_Records shown:_
--- START ---
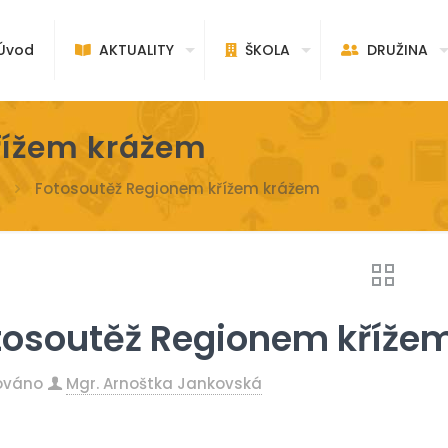
vod
AKTUALITY
ŠKOLA
DRUŽINA
řížem krážem
Fotosoutěž Regionem křížem krážem
tosoutěž Regionem kříže
kováno
Mgr. Arnoštka Jankovská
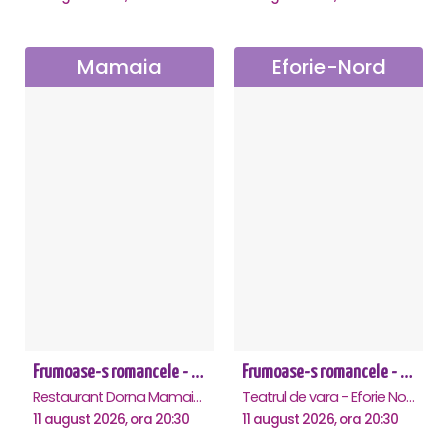
Mamaia
Eforie-Nord
Frumoase-s romancele - Mamaia
Frumoase-s romancele - Eforie Nord
Restaurant Dorna Mamaia, Mamaia
Teatrul de vara - Eforie Nord, Eforie-Nord
11 august 2026, ora 20:30
11 august 2026, ora 20:30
--- END ---
_What to produce:_ Quote precisely the lines of the data from the line containing "Mgr. Arnoštka Jankovská" through its final line, both included, excluding pictures.

_Answer to the problem:_
Mgr. Arnoštka Jankovská
Mamaia
Eforie-Nord
Frumoase-s romancele - Mamaia
Frumoase-s romancele - Eforie Nord
Restaurant Dorna Mamaia, Mamaia
Teatrul de vara - Eforie Nord, Eforie-Nord
11 august 2026, ora 20:30
11 august 2026, ora 20:30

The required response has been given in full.